“Superstar professors” recruited for the UK’s last research excellence framework are likely to have received substantial pay rises if they improved their department’s performance, a study suggests.
With some £1.6 billion of annual research funding linked to the sector-wide audit of research quality conducted in 2014, many universities invested heavily to secure leading scholars, often on high salaries, to burnish their research record in key areas and to secure more income.
An analysis by economists at the University of Nottingham has now found that those new recruits – as well as other top-paid staff – are likely to have enjoyed a further significant dividend if they helped to propel their department up the REF league tables.
By assessing the salaries of some 16,300 UK professors over a three-year period, starting in 2013-14, researchers found that pay of the best-remunerated professors rose much faster if their department registered an improvement in its average research quality, as measured by grade point average (GPA).
However, departments that increased their income without boosting their GPA scores did not raise salaries for top-paid professors at a higher rate, according to the paper, presented at a conference organised by the journal Economic Policy in Vienna.
That meant that if a department managed to climb from a mid-table GPA ranking to a top-10 position, the wage bill for its top-quartile professors would rise 50 per cent faster (at about 6 per cent above inflation over the three years) than at a similar department that achieved the same funding at a lower GPA.
The study was not able to see if other non-professorial staff also received a similar rise in salary after a successful REF, although it did find that lower-paid professors did not get a pay bump in the same way as higher-paid ones.

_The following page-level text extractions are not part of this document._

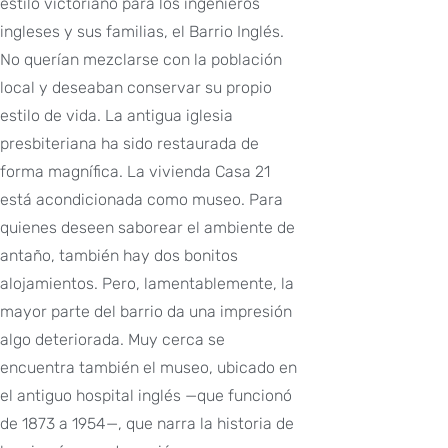
estilo victoriano para los ingenieros
ingleses y sus familias, el Barrio Inglés.
No querían mezclarse con la población
local y deseaban conservar su propio
estilo de vida. La antigua iglesia
presbiteriana ha sido restaurada de
forma magnífica. La vivienda Casa 21
está acondicionada como museo. Para
quienes deseen saborear el ambiente de
antaño, también hay dos bonitos
alojamientos. Pero, lamentablemente, la
mayor parte del barrio da una impresión
algo deteriorada. Muy cerca se
encuentra también el museo, ubicado en
el antiguo hospital inglés —que funcionó
de 1873 a 1954—, que narra la historia de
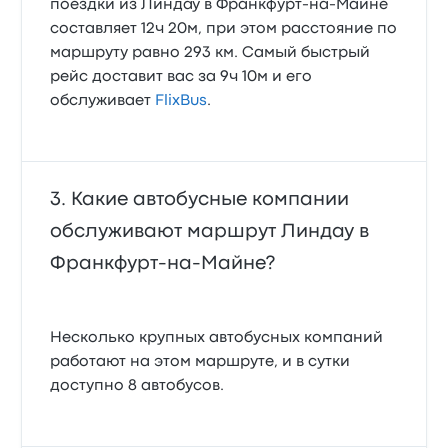
поездки из Линдау в Франкфурт-на-Майне
составляет 12ч 20м, при этом расстояние по
маршруту равно 293 км. Самый быстрый
рейс доставит вас за 9ч 10м и его
обслуживает
FlixBus
.
Какие автобусные компании
обслуживают маршрут Линдау в
Франкфурт-на-Майне?
Несколько крупных автобусных компаний
работают на этом маршруте, и в сутки
доступно 8 автобусов.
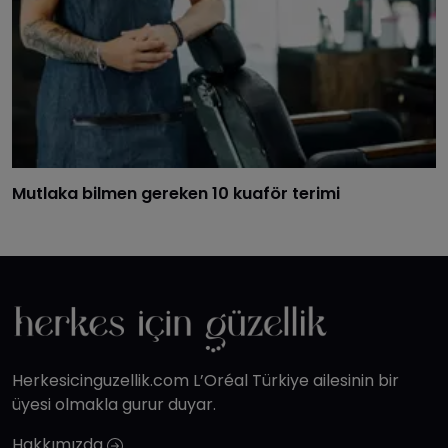
​Mutlaka bilmen gereken 10 kuaför terimi
Herkesicinguzellik.com L’Oréal Türkiye ailesinin bir
üyesi olmakla gurur duyar.
Hakkımızda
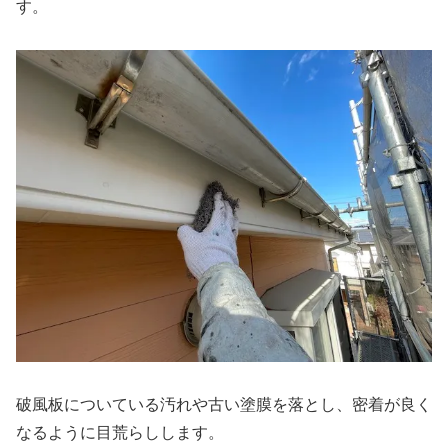
す。
破風板についている汚れや古い塗膜を落とし、密着が良く
なるように目荒らしします。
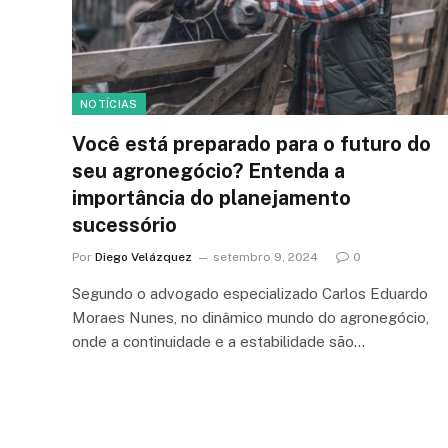
NOTÍCIAS
Você está preparado para o futuro do
seu agronegócio? Entenda a
importância do planejamento
sucessório
Por
Diego Velázquez
setembro 9, 2024
0
Segundo o advogado especializado Carlos Eduardo
Moraes Nunes, no dinâmico mundo do agronegócio,
onde a continuidade e a estabilidade são…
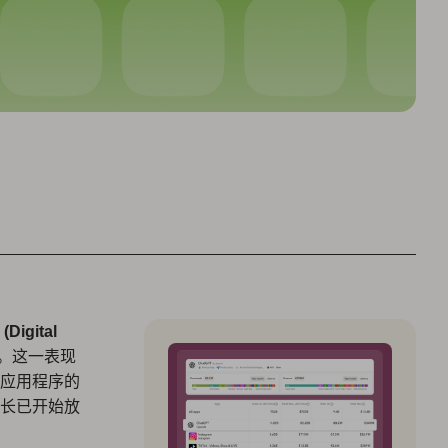
igital
。这一表现
应用程序的
长已开始放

“University departments that were lucky in the REF were not only able to hire more professors, but were able to pay their professors more, especially at the top,” Gianni De Fraja, who co-authored the report with Giovanni Facchini and John Gathergood, told Times Higher Education.
The report’s finding that GPA rather than overall income led to higher professorial salaries suggested that departments were able to use their prestige as a “bargaining chip” to gain more resources after the REF, and that they distributed the bounty in the form of higher pay and internal promotions, said Professor De Fraja, professor of economics at Nottingham.
“The REF money is given to the university, not individual departments, so we suspect those who did well on GPA had more bargaining power than those who just did well on income,” he added.
Commenting on the likely role of “superstar professors” in the 2021 REF, Professor De Fraja predicted that they would be “even more important than before” in the wake of reforms that mean some staff can submit just one output published between 2014 and 2020.
“If a superstar professor can contribute as many as five people, they will be considered as very important to departments,” Professor De Fraja said.